Далеко не сразу, но Йен вроде бы начал доверять Аарону. Вскоре в подробностях стала известна история, из-за которой парень тронулся рассудком. Они собирали ее по кускам, словно разбитый вдребезги стакан, тщательно выверяя реальные фрагменты, отделяя их от фантазий, страхов и кошмаров, восстанавливая не только форму, но и хронологию, в которой эти кусочки от него откалывались.
История Йена вовсе не новая, ничего сверхъестественного в ней нет, но оттого не менее болезненная. Аарон называл ее архетипичной, как Эдипов комплекс или Стокгольмский синдром, просто с другим содержанием. Главный монстр, с которым сражался парень – чувство вины. Подпитанное окружающими, оно окрепло настолько, что обвинение виделось ему в каждой мелочи и вызывало множество осложнений, побороть которые тоже оказалось не просто.
Но Крэнсби, пройдоха, видимо, что-то придумал. Он много экспериментировал, у него всегда были какие-то безумные теории, механизм которых он тщательно скрывал, но мог частично поведать в подвыпившем состоянии – все равно никто ничего не понимал. Даже Дадс в глубине души считал бредом фрагменты услышанного, но если они давали результат, то не такой это и бред.
Состояние Флинна то поэтапно улучшалось, то стремительно скатывалось на несколько ступеней назад. Происходило это скачкообразно и без видимого алгоритма. Отсутствие закономерности между подъемами и спадами смущало всех, но не Аарона, он утверждал, что отсутствие закономерности – это тоже своего рода алгоритм. Стоит заметить, что таким спокойным и беззаботным, как сегодня, причем без препаратов, Флинна еще не доводилось наблюдать. Неужели Крэнсби со своей странной методикой сотворил вербально-химическое чудо? Травма была серьезная: в плане психики парень напоминал калеку с оторванными конечностями, прирастить которые невозможно, оставались только протезы. Но и они полноценности не вернут, будь врач хоть тысячу раз талантлив.

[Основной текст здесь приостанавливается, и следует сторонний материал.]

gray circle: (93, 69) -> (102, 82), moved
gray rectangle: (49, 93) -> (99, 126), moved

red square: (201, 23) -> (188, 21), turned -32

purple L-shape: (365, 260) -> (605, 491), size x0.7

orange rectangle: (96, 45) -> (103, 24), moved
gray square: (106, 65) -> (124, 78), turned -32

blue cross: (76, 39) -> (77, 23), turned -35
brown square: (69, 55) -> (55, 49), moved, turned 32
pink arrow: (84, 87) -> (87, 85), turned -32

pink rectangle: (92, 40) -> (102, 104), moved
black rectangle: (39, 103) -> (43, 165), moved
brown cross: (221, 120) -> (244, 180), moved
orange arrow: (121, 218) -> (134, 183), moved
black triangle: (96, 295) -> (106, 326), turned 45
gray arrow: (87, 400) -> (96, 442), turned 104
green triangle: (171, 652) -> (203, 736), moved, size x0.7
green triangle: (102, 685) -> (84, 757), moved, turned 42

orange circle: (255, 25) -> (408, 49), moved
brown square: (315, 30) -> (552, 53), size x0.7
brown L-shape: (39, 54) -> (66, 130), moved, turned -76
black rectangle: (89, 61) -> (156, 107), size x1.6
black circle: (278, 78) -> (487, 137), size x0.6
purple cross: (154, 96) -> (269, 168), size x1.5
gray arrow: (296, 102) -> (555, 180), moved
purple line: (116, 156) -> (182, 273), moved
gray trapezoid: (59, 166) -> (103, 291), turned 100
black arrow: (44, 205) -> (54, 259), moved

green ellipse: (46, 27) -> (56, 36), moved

Профессионал-теоретик внутри Дадса здраво рассуждал, что подлатать такую травму ни за шесть, ни за двенадцать месяцев невозможно, излечить – подавно. Пациенты с депрессией средней тяжести или запущенным обсессивно-компульсивным расстройством и того дольше посещают психотерапевта. Но одиннадцатилетняя практика в психиатрии и взаимодействие с реальными больными помогали обрести веру в какие угодно метаморфозы. Мозг человека, его химический состав, предопределяющий свойства и функционирование, – критически слабо изученная область. Утверждение о чем-то со стопроцентной вероятностью даже в рамки академической традиции с трудом укладывается, хотя там такое любят.

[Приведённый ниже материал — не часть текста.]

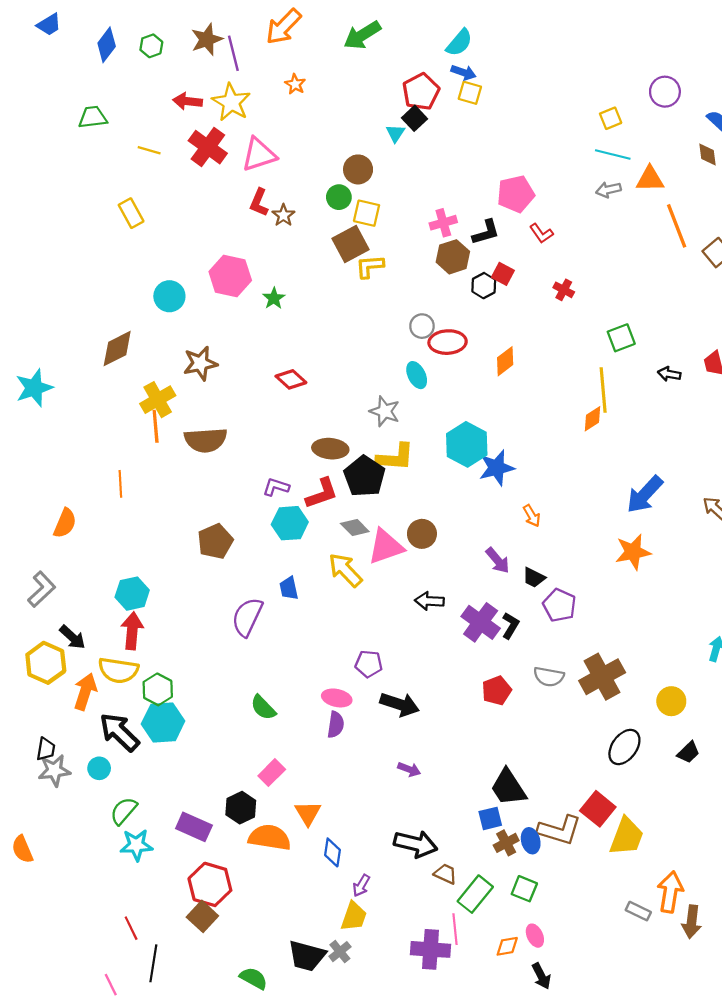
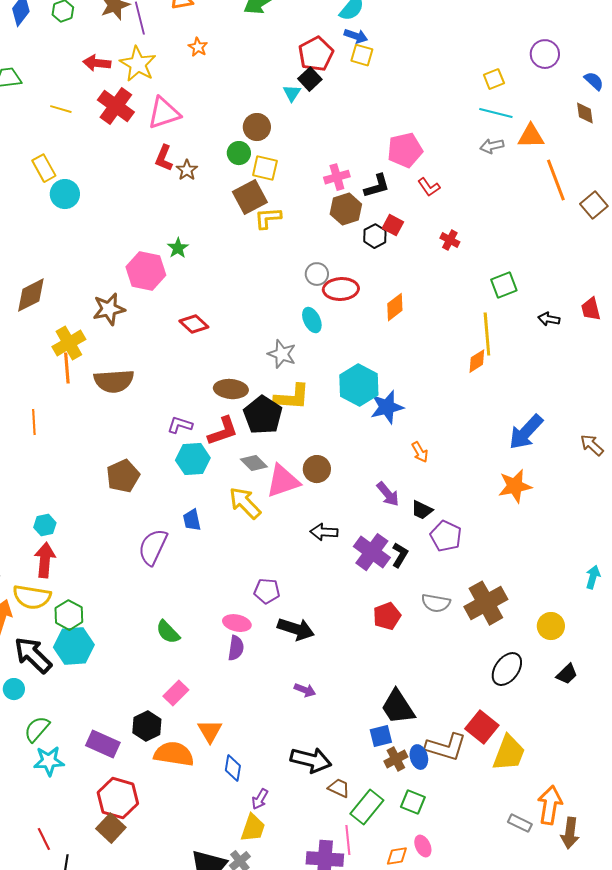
pink hexagon: (230, 276) -> (146, 271), moved
cyan circle: (169, 296) -> (65, 194), moved
cyan hexagon: (132, 594) -> (45, 525), size x0.7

Эти стены видели всякое. Даже самое невероятное. Вот и Флинн теперь не бросается на людей, вспыльчивый от невосполнимой утраты, а спокойно беседует с ними, шутит, улыбается; не пытается покончить с собой от всепоглощающего чувства вины, а гуляет на свежем воздухе, радуется солнцу и дождю, машет рукой врачу. Принимать мир в его истинном обличии, мерзком и несправедливом, – самое важное, чему должен в своей жизни обучиться человек.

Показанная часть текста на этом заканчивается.